Monday, September 10, 2012

thirty days of thirty years: fifteen

Year fifteen, 1996-1997, was my freshman year at Oak Park High School. I turned fourteen in September. 

I was on the cross country team, basically because my brother told me to do it. He was a really good runner and so when I showed up everybody had high expectations. I went to this Freshman orientation before school started and met this girl named Sara, who would later be come a friend. She knew my brother from the team and so she asked, "Do you have your brother's running genes?" The question confused me a bit because I knew that no authentic runner ever ran in jeans, so I replied, "Um, no, but he did give me some t-shirts." Unfortunately, I turned out to be a pretty bad runner but I really liked the sport, mostly because of the people. 

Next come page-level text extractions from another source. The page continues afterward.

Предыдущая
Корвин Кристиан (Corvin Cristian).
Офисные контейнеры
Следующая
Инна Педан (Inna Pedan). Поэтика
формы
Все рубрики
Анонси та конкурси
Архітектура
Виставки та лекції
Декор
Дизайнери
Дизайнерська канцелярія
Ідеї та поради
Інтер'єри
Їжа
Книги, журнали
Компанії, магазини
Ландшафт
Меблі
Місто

The cross country coach's wife, Mindy, was a Young Life leader. I also went to Young Life because my brother told me to, and some of my friends from the cross country team also liked to go. Young Life was just a couple years old at Oak Park so there would be some weeks when about 20 people went, and other weeks when it was me and three of my friends. 

Freshman year was the only year I played soccer for Oak Park. I loved the sport but several of the girls on the team gave me a pretty hard time. I remember one day at practice a couple girls teased me and said, "Breitenstein talks like she's writing an essay." Even though I laugh about that now, such a random insult, that day I cried.


The summer after freshman year, I got on a bus with some other students and we made our way to Young Life camp in Buena Vista, Colorado. It was love at first sight and Frontier Ranch is still my favorite place in the world.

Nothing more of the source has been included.